There are a number of ways to tackle the 'execution time' issue. It is highly contextual, and also requires an understanding of the type of testing the particular type of automation is doing.
I've known teams that disable tests that take too long, and only runs them, manually, sparingly, when they have a reason. I've also seen teams that instead look at what they are testing, considering what is really valuable and prioritizing those versus a whole suite run.
I hope most people don't end up in a situation where, for whatever reason, they need to stop the automation entirely. I have known of teams that have done that though, either because of lack of knowledge of the testing, lack of understanding of the testing, or because they were failing more than they were passing, and the needed knowledge was not in house anymore.

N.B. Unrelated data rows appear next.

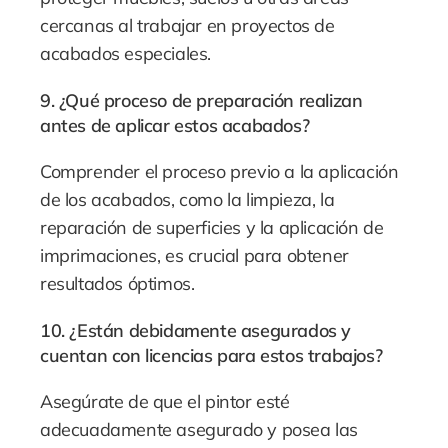
cercanas al trabajar en proyectos de
acabados especiales.
9. ¿Qué proceso de preparación realizan
antes de aplicar estos acabados?
Comprender el proceso previo a la aplicación
de los acabados, como la limpieza, la
reparación de superficies y la aplicación de
imprimaciones, es crucial para obtener
resultados óptimos.
10. ¿Están debidamente asegurados y
cuentan con licencias para estos trabajos?
Asegúrate de que el pintor esté
adecuadamente asegurado y posea las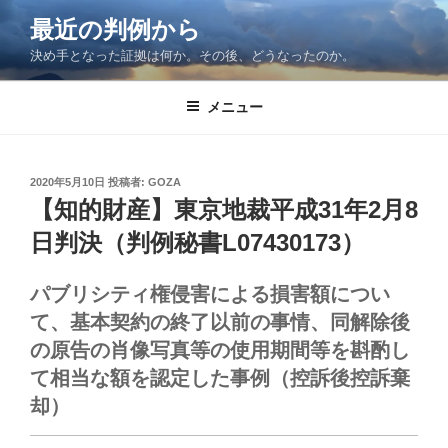
コ
最近の判例から
ン
決め手となった証拠は何か。その後、どうなったのか。
テ
ン
ツ
メニュー
へ
ス
キ
投
2020年5月10日
投稿者:
GOZA
稿
ッ
【知的財産】東京地裁平成31年2月8
日:
プ
日判決（判例秘書L07430173）
パブリシティ権侵害による損害額につい
て、基本契約の終了以前の事情、同解除後
の原告の肖像写真等の使用期間等を斟酌し
て相当な額を認定した事例（控訴後控訴棄
却）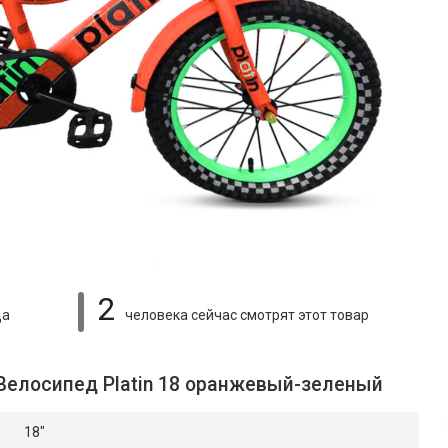
2
ца
человека сейчас смотрят
этот товар
 Велосипед Platin 18 оранжевый-зеленый
18"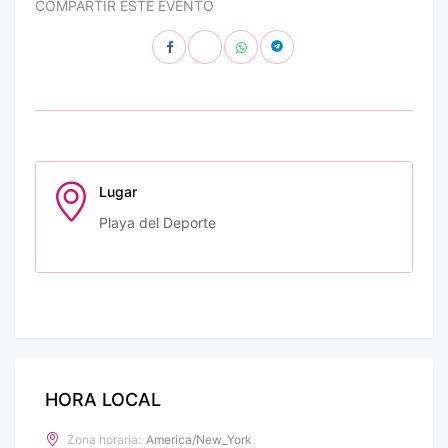
COMPARTIR ESTE EVENTO
Lugar
Playa del Deporte
HORA LOCAL
Zona horaria:
America/New_York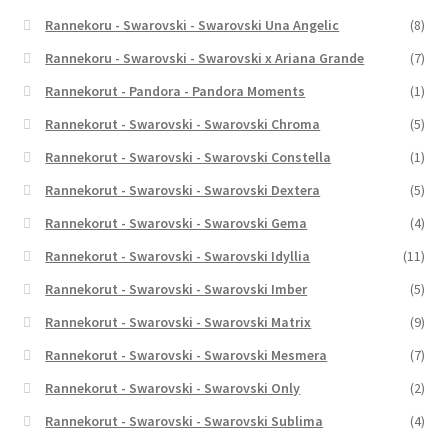
Rannekoru - Swarovski - Swarovski Una Angelic
(8)
Rannekoru - Swarovski - Swarovski x Ariana Grande
(7)
Rannekorut - Pandora - Pandora Moments
(1)
Rannekorut - Swarovski - Swarovski Chroma
(5)
Rannekorut - Swarovski - Swarovski Constella
(1)
Rannekorut - Swarovski - Swarovski Dextera
(5)
Rannekorut - Swarovski - Swarovski Gema
(4)
Rannekorut - Swarovski - Swarovski Idyllia
(11)
Rannekorut - Swarovski - Swarovski Imber
(5)
Rannekorut - Swarovski - Swarovski Matrix
(9)
Rannekorut - Swarovski - Swarovski Mesmera
(7)
Rannekorut - Swarovski - Swarovski Only
(2)
Rannekorut - Swarovski - Swarovski Sublima
(4)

For some they may choose to do that along with reprioritizing, or rearranging their test Strategy, which may require writing new tests to replace the old.
Beyond that, you can look at ways to leverage hardware concurrency, parallelizing test execution. This is not a simple programming exercise though, and will not solve all test execution problems either. Another possibility could be to reduce the sets of test data being used, so fewer test cases are actually run. Some may use a pairwise tool, like the one produced by Hexawise to reduce the combinatoric matrix significantly.
I think questions about test execution time, is a chance to engage stakeholders about what we are testing, why we are testing it, and then discussing what is important now and moving forward. Ideally, this should be going on from day one.